Problem details: Write the full listing out again, word for word, but omit the pictures.

Data segment:
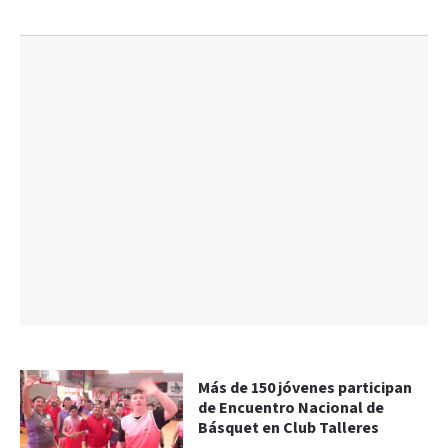
Más de 150 jóvenes participan
de Encuentro Nacional de
Básquet en Club Talleres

Written reply:
Más de 150 jóvenes participan
de Encuentro Nacional de
Básquet en Club Talleres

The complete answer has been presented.